Your assignment:
Could you set down exactly the lines of the data below, starting at the one that holds "visibilidade ao tema, pois" and ending at the one that holds "aumentando assim a", both included, and only those?

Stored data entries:
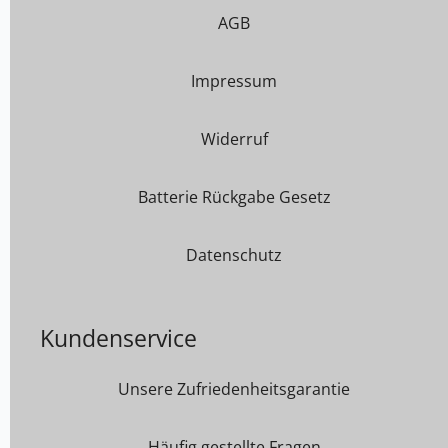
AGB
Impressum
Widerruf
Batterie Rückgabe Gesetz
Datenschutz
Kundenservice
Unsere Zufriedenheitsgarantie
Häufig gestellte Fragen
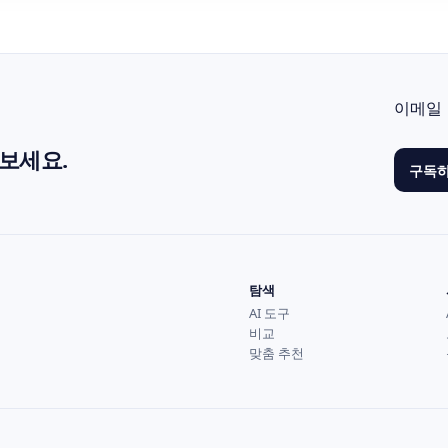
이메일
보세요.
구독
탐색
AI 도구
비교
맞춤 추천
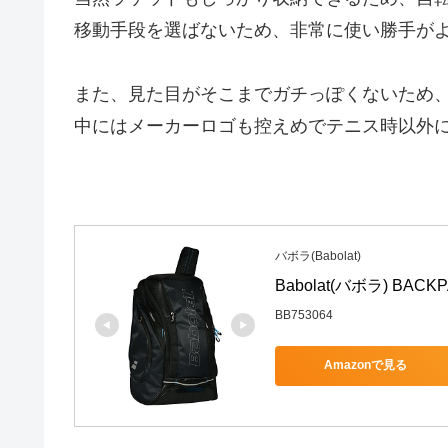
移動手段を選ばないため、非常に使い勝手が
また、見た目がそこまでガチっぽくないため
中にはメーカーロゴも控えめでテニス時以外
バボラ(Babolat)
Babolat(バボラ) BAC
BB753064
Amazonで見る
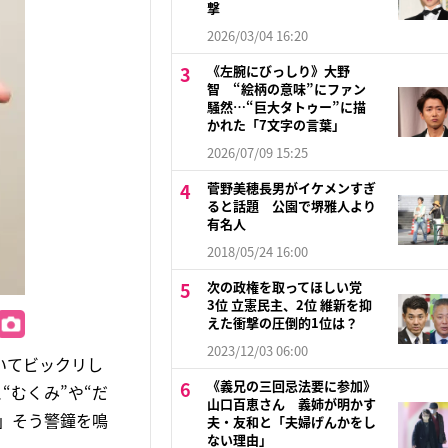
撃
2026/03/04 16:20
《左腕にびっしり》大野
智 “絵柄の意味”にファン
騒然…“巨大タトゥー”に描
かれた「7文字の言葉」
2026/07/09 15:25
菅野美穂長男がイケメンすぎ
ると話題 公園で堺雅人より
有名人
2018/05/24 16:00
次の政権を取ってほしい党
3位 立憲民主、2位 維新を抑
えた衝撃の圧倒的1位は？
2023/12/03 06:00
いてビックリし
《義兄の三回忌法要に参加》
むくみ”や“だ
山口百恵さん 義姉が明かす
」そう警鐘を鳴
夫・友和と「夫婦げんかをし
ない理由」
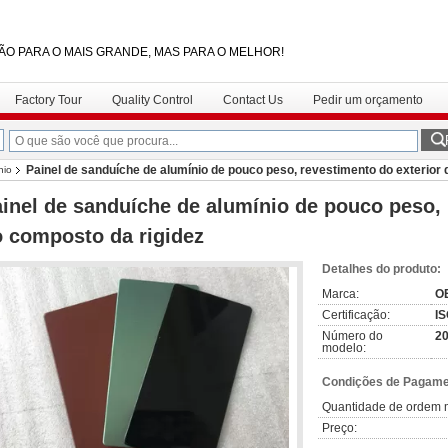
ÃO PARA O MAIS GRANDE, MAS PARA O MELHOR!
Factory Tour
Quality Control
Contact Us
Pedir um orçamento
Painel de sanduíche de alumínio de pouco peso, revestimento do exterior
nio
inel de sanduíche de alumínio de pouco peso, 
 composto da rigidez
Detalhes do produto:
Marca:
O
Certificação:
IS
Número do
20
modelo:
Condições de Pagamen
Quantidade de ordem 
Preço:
...
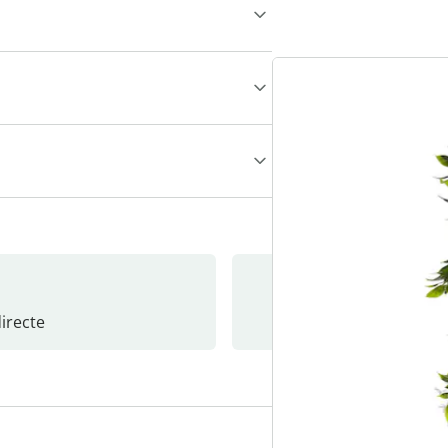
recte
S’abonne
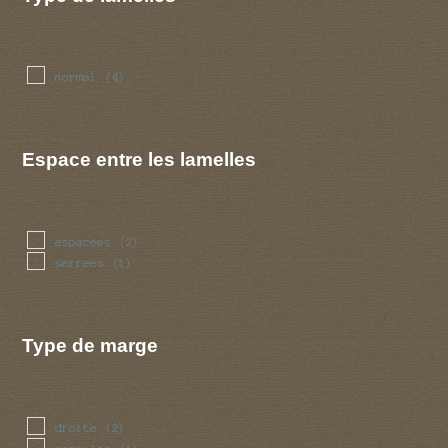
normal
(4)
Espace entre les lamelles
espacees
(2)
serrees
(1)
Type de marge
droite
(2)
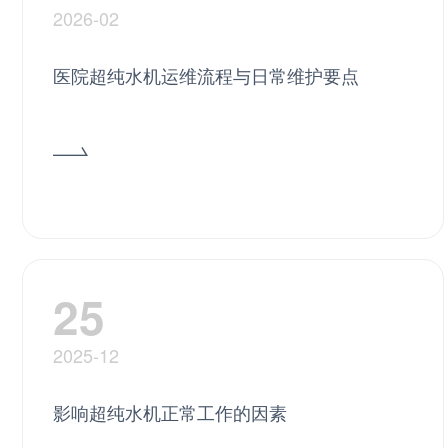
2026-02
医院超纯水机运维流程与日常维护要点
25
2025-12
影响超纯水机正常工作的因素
* * *
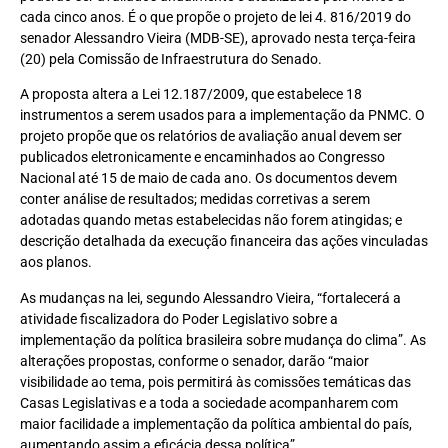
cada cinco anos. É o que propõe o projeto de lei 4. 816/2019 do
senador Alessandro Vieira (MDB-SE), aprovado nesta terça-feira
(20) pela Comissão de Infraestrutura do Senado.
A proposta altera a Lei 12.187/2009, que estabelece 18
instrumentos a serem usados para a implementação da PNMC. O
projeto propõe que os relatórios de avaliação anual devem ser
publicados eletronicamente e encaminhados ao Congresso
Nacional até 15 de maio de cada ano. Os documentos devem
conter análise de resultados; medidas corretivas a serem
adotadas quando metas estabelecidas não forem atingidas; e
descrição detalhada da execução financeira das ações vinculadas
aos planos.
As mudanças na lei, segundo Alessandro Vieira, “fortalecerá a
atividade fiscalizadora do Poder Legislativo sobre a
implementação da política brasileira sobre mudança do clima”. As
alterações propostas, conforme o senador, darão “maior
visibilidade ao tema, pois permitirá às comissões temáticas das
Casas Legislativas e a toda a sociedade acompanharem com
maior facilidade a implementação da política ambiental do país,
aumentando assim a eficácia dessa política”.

Task result:
visibilidade ao tema, pois permitirá às comissões temáticas das
Casas Legislativas e a toda a sociedade acompanharem com
maior facilidade a implementação da política ambiental do país,
aumentando assim a eficácia dessa política”.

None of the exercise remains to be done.